ABOUT THIS TASK |
Count every line in the following entries that holds the word "Hirtshals". Only the number should be given.

___ RECORDS SUPPLIED ___

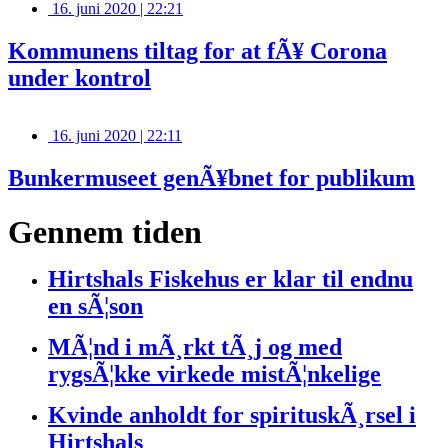
16. juni 2020 | 22:21
Kommunens tiltag for at fÃ¥ Corona
under kontrol
16. juni 2020 | 22:11
Bunkermuseet genÃ¥bnet for publikum
Gennem tiden
Hirtshals Fiskehus er klar til endnu
en sÃ¦son
MÃ¦nd i mÃ¸rkt tÃ¸j og med
rygsÃ¦kke virkede mistÃ¦nkelige
Kvinde anholdt for spirituskÃ¸rsel i
Hirtshals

___

ANSWER TO THIS TASK |
2